At times, market fluctuations have allowed the company to flip some vessels at a profit.

Kim Heng has been an avid buyer of distressed offshore assets, although future acquisitions will be related to renewables. Photo: Kim Heng

Kim Heng owns 11 anchor-handlers, mostly via Bridgewater, a joint venture with Phillip Capital, along with five OSVs. Utilisation rates for the anchor-handlers are in the region of 70%.

These are supplemented by tugboats, workboats and around 30 specialised barges.

Tan believes Kim Heng has enough offshore vessels to give it economies of scale.

"I think my strategy to expand the fleet at that time was correct. We came in when the industry was in trouble and asset prices were in distress," he said.

"Any new vessels going forward will be related to renewables."

The cable-laying barge Adira 300 is the first renewables-related investment.

Kim Heng has also splashed out SGD 10m on a 1,250-tonne lift capacity crane that will be fitted on to a barge for coastal and near-shore wind farm installation work.

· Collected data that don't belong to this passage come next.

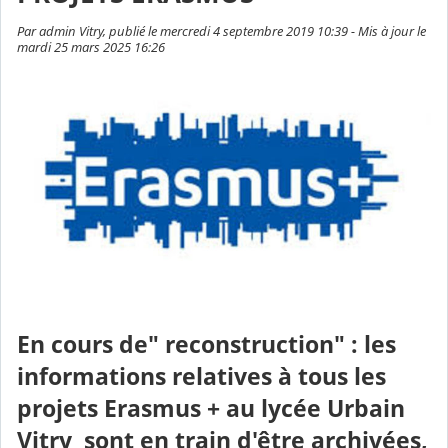
Par admin Vitry, publié le mercredi 4 septembre 2019 10:39 - Mis à jour le
mardi 25 mars 2025 16:26
En cours de" reconstruction" : les
informations relatives à tous les
projets Erasmus + au lycée Urbain
Vitry sont en train d'être archivées,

These investments appear speculative for now, as the company has yet to confirm projects that require their use, but Tan believes they are necessary.

"In order to eye up these jobs, you have to have the right assets," he explained.

Kim Heng's fleet of small tugs and workboats perform a variety of roles, ranging from assisting with offshore engineering projects to ferrying equipment and supplies to ships at anchor, including cruiseships that were laid up near Singapore during the Covid-19 pandemic. Photo: Kim Heng

Despite the emphasis on renewables, Kim Heng's legacy businesses covering its two shipyards, marine engineering, offshore contracting, vessel chartering, and salvage will be retained.

"If a sector is growing, we will expand. If it is going away, we will let it fade away. We have to adjust as we go along — we have to follow the money," he concluded.